━━━━━ Provided records

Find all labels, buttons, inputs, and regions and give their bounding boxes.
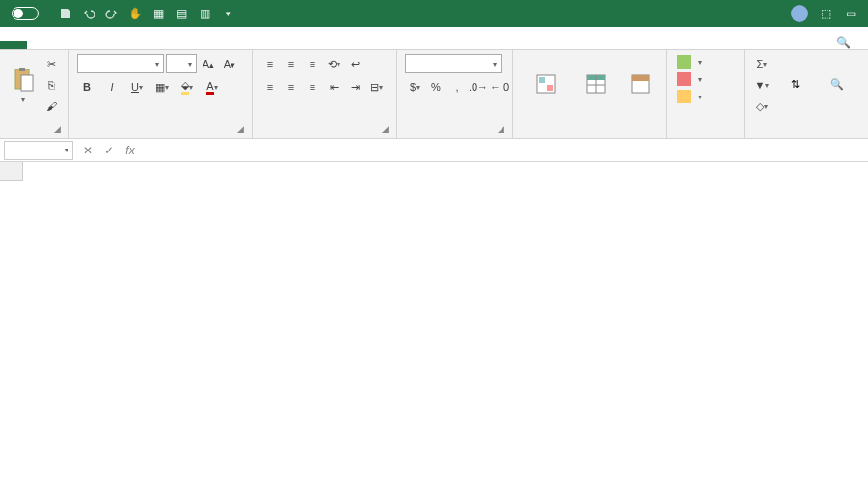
svg-rect-14 (677, 90, 691, 103)
qat-item-icon[interactable]: ▤ (174, 6, 189, 21)
tab-file[interactable] (0, 41, 27, 49)
percent-icon[interactable]: % (426, 77, 446, 96)
align-left-icon[interactable]: ≡ (260, 77, 280, 96)
delete-cells-button[interactable]: ▾ (675, 71, 704, 87)
format-painter-icon[interactable]: 🖌 (41, 96, 61, 116)
qat-item-icon[interactable]: ▥ (197, 6, 212, 21)
underline-icon[interactable]: U▾ (127, 77, 147, 96)
sort-filter-button[interactable]: ⇅ (775, 54, 814, 116)
dialog-launcher-icon[interactable]: ◢ (54, 124, 61, 134)
paste-button[interactable]: ▾ (8, 54, 38, 116)
svg-rect-5 (547, 85, 553, 91)
ribbon: ▾ ✂ ⎘ 🖌 ◢ ▾ ▾ A▴ A▾ B I U▾ ▦▾ ⬙▾ (0, 50, 868, 139)
border-icon[interactable]: ▦▾ (152, 77, 172, 96)
insert-cells-button[interactable]: ▾ (675, 54, 704, 69)
ribbon-tabs: 🔍 (0, 27, 868, 50)
comma-icon[interactable]: , (448, 77, 467, 96)
paste-icon (11, 67, 36, 92)
svg-rect-11 (632, 75, 649, 81)
align-bottom-icon[interactable]: ≡ (303, 54, 322, 73)
dialog-launcher-icon[interactable]: ◢ (382, 124, 389, 134)
format-as-table-button[interactable] (574, 54, 618, 116)
fill-color-icon[interactable]: ⬙▾ (177, 77, 197, 96)
decrease-font-icon[interactable]: A▾ (220, 54, 239, 73)
ribbon-display-icon[interactable]: ⬚ (818, 6, 833, 21)
align-center-icon[interactable]: ≡ (282, 77, 301, 96)
orientation-icon[interactable]: ⟲▾ (324, 54, 343, 73)
search-icon[interactable]: 🔍 (836, 36, 851, 49)
align-middle-icon[interactable]: ≡ (282, 54, 301, 73)
fill-icon[interactable]: ▼▾ (752, 75, 772, 95)
merge-center-icon[interactable]: ⊟▾ (366, 77, 386, 96)
italic-icon[interactable]: I (102, 77, 122, 96)
decrease-indent-icon[interactable]: ⇤ (324, 77, 343, 96)
group-font: ▾ ▾ A▴ A▾ B I U▾ ▦▾ ⬙▾ A▾ ◢ (69, 50, 253, 138)
font-size-select[interactable]: ▾ (166, 54, 197, 73)
sort-filter-icon: ⇅ (782, 71, 807, 96)
user-avatar[interactable] (791, 5, 808, 22)
group-clipboard: ▾ ✂ ⎘ 🖌 ◢ (0, 50, 69, 138)
format-cells-button[interactable]: ▾ (675, 89, 704, 104)
bold-icon[interactable]: B (77, 77, 96, 96)
clear-icon[interactable]: ◇▾ (752, 96, 772, 116)
cancel-formula-icon[interactable]: ✕ (77, 144, 98, 157)
touch-mode-icon[interactable]: ✋ (127, 6, 143, 21)
conditional-formatting-icon (533, 71, 558, 96)
group-number: ▾ $▾ % , .0→ ←.0 ◢ (397, 50, 513, 138)
group-cells: ▾ ▾ ▾ (667, 50, 745, 138)
align-right-icon[interactable]: ≡ (303, 77, 322, 96)
cell-styles-button[interactable] (622, 54, 659, 116)
window-icon[interactable]: ▭ (843, 6, 858, 21)
cut-icon[interactable]: ✂ (41, 54, 61, 73)
increase-decimal-icon[interactable]: .0→ (469, 77, 488, 96)
dialog-launcher-icon[interactable]: ◢ (498, 124, 504, 134)
format-as-table-icon (583, 71, 609, 96)
font-color-icon[interactable]: A▾ (203, 77, 222, 96)
svg-rect-12 (677, 55, 691, 69)
group-alignment: ≡ ≡ ≡ ⟲▾ ↩ ≡ ≡ ≡ ⇤ ⇥ ⊟▾ ◢ (253, 50, 397, 138)
title-bar: ✋ ▦ ▤ ▥ ▾ ⬚ ▭ (0, 0, 868, 27)
insert-function-icon[interactable]: fx (120, 144, 141, 157)
group-editing: Σ▾ ▼▾ ◇▾ ⇅ 🔍 (745, 50, 868, 138)
dialog-launcher-icon[interactable]: ◢ (237, 124, 244, 134)
increase-indent-icon[interactable]: ⇥ (345, 77, 365, 96)
font-name-select[interactable]: ▾ (77, 54, 164, 73)
autosum-icon[interactable]: Σ▾ (752, 54, 772, 73)
select-all-corner[interactable] (0, 162, 23, 181)
undo-icon[interactable] (81, 6, 96, 21)
spreadsheet-grid[interactable] (0, 162, 868, 495)
find-select-icon: 🔍 (825, 71, 850, 96)
enter-formula-icon[interactable]: ✓ (98, 144, 120, 157)
redo-icon[interactable] (104, 6, 120, 21)
wrap-text-icon[interactable]: ↩ (345, 54, 365, 73)
svg-rect-13 (677, 72, 691, 86)
svg-rect-1 (19, 68, 25, 71)
autosave-toggle[interactable] (8, 7, 42, 20)
find-select-button[interactable]: 🔍 (818, 54, 856, 116)
qat-customize-icon[interactable]: ▾ (220, 6, 235, 21)
qat-item-icon[interactable]: ▦ (150, 6, 166, 21)
increase-font-icon[interactable]: A▴ (199, 54, 218, 73)
svg-rect-2 (21, 75, 33, 91)
save-icon[interactable] (58, 6, 73, 21)
copy-icon[interactable]: ⎘ (41, 75, 61, 95)
svg-rect-4 (539, 77, 545, 83)
name-box[interactable]: ▾ (4, 141, 73, 160)
conditional-formatting-button[interactable] (521, 54, 570, 116)
formula-bar: ▾ ✕ ✓ fx (0, 139, 868, 162)
decrease-decimal-icon[interactable]: ←.0 (490, 77, 509, 96)
group-styles (513, 50, 667, 138)
cell-styles-icon (628, 71, 653, 96)
align-top-icon[interactable]: ≡ (260, 54, 280, 73)
currency-icon[interactable]: $▾ (405, 77, 424, 96)
number-format-select[interactable]: ▾ (405, 54, 502, 73)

━━━━━━━━━━

Return the records above in their entirety, word for word, with the pictures removed.

■ **Written response**
Find all labels, buttons, inputs, and regions and give their bounding boxes.
svg-rect-14 (677, 90, 691, 103)
qat-item-icon[interactable]: ▤ (174, 6, 189, 21)
tab-file[interactable] (0, 41, 27, 49)
percent-icon[interactable]: % (426, 77, 446, 96)
align-left-icon[interactable]: ≡ (260, 77, 280, 96)
delete-cells-button[interactable]: ▾ (675, 71, 704, 87)
format-painter-icon[interactable]: 🖌 (41, 96, 61, 116)
qat-item-icon[interactable]: ▥ (197, 6, 212, 21)
underline-icon[interactable]: U▾ (127, 77, 147, 96)
sort-filter-button[interactable]: ⇅ (775, 54, 814, 116)
dialog-launcher-icon[interactable]: ◢ (54, 124, 61, 134)
paste-button[interactable]: ▾ (8, 54, 38, 116)
svg-rect-5 (547, 85, 553, 91)
ribbon: ▾ ✂ ⎘ 🖌 ◢ ▾ ▾ A▴ A▾ B I U▾ ▦▾ ⬙▾ (0, 50, 868, 139)
border-icon[interactable]: ▦▾ (152, 77, 172, 96)
insert-cells-button[interactable]: ▾ (675, 54, 704, 69)
ribbon-tabs: 🔍 (0, 27, 868, 50)
comma-icon[interactable]: , (448, 77, 467, 96)
paste-icon (11, 67, 36, 92)
svg-rect-11 (632, 75, 649, 81)
align-bottom-icon[interactable]: ≡ (303, 54, 322, 73)
dialog-launcher-icon[interactable]: ◢ (382, 124, 389, 134)
format-as-table-button[interactable] (574, 54, 618, 116)
fill-color-icon[interactable]: ⬙▾ (177, 77, 197, 96)
decrease-font-icon[interactable]: A▾ (220, 54, 239, 73)
ribbon-display-icon[interactable]: ⬚ (818, 6, 833, 21)
align-center-icon[interactable]: ≡ (282, 77, 301, 96)
orientation-icon[interactable]: ⟲▾ (324, 54, 343, 73)
search-icon[interactable]: 🔍 (836, 36, 851, 49)
align-middle-icon[interactable]: ≡ (282, 54, 301, 73)
fill-icon[interactable]: ▼▾ (752, 75, 772, 95)
merge-center-icon[interactable]: ⊟▾ (366, 77, 386, 96)
italic-icon[interactable]: I (102, 77, 122, 96)
decrease-indent-icon[interactable]: ⇤ (324, 77, 343, 96)
group-font: ▾ ▾ A▴ A▾ B I U▾ ▦▾ ⬙▾ A▾ ◢ (69, 50, 253, 138)
font-size-select[interactable]: ▾ (166, 54, 197, 73)
sort-filter-icon: ⇅ (782, 71, 807, 96)
user-avatar[interactable] (791, 5, 808, 22)
group-clipboard: ▾ ✂ ⎘ 🖌 ◢ (0, 50, 69, 138)
format-cells-button[interactable]: ▾ (675, 89, 704, 104)
bold-icon[interactable]: B (77, 77, 96, 96)
clear-icon[interactable]: ◇▾ (752, 96, 772, 116)
cancel-formula-icon[interactable]: ✕ (77, 144, 98, 157)
touch-mode-icon[interactable]: ✋ (127, 6, 143, 21)
conditional-formatting-icon (533, 71, 558, 96)
group-number: ▾ $▾ % , .0→ ←.0 ◢ (397, 50, 513, 138)
group-cells: ▾ ▾ ▾ (667, 50, 745, 138)
align-right-icon[interactable]: ≡ (303, 77, 322, 96)
cell-styles-button[interactable] (622, 54, 659, 116)
window-icon[interactable]: ▭ (843, 6, 858, 21)
cut-icon[interactable]: ✂ (41, 54, 61, 73)
increase-decimal-icon[interactable]: .0→ (469, 77, 488, 96)
dialog-launcher-icon[interactable]: ◢ (498, 124, 504, 134)
format-as-table-icon (583, 71, 609, 96)
font-color-icon[interactable]: A▾ (203, 77, 222, 96)
svg-rect-12 (677, 55, 691, 69)
group-alignment: ≡ ≡ ≡ ⟲▾ ↩ ≡ ≡ ≡ ⇤ ⇥ ⊟▾ ◢ (253, 50, 397, 138)
title-bar: ✋ ▦ ▤ ▥ ▾ ⬚ ▭ (0, 0, 868, 27)
insert-function-icon[interactable]: fx (120, 144, 141, 157)
group-editing: Σ▾ ▼▾ ◇▾ ⇅ 🔍 (745, 50, 868, 138)
dialog-launcher-icon[interactable]: ◢ (237, 124, 244, 134)
increase-indent-icon[interactable]: ⇥ (345, 77, 365, 96)
font-name-select[interactable]: ▾ (77, 54, 164, 73)
autosum-icon[interactable]: Σ▾ (752, 54, 772, 73)
select-all-corner[interactable] (0, 162, 23, 181)
undo-icon[interactable] (81, 6, 96, 21)
spreadsheet-grid[interactable] (0, 162, 868, 495)
find-select-icon: 🔍 (825, 71, 850, 96)
enter-formula-icon[interactable]: ✓ (98, 144, 120, 157)
redo-icon[interactable] (104, 6, 120, 21)
wrap-text-icon[interactable]: ↩ (345, 54, 365, 73)
svg-rect-13 (677, 72, 691, 86)
svg-rect-1 (19, 68, 25, 71)
autosave-toggle[interactable] (8, 7, 42, 20)
find-select-button[interactable]: 🔍 (818, 54, 856, 116)
qat-customize-icon[interactable]: ▾ (220, 6, 235, 21)
qat-item-icon[interactable]: ▦ (150, 6, 166, 21)
increase-font-icon[interactable]: A▴ (199, 54, 218, 73)
svg-rect-2 (21, 75, 33, 91)
save-icon[interactable] (58, 6, 73, 21)
copy-icon[interactable]: ⎘ (41, 75, 61, 95)
svg-rect-4 (539, 77, 545, 83)
name-box[interactable]: ▾ (4, 141, 73, 160)
conditional-formatting-button[interactable] (521, 54, 570, 116)
formula-bar: ▾ ✕ ✓ fx (0, 139, 868, 162)
decrease-decimal-icon[interactable]: ←.0 (490, 77, 509, 96)
group-styles (513, 50, 667, 138)
cell-styles-icon (628, 71, 653, 96)
align-top-icon[interactable]: ≡ (260, 54, 280, 73)
currency-icon[interactable]: $▾ (405, 77, 424, 96)
number-format-select[interactable]: ▾ (405, 54, 502, 73)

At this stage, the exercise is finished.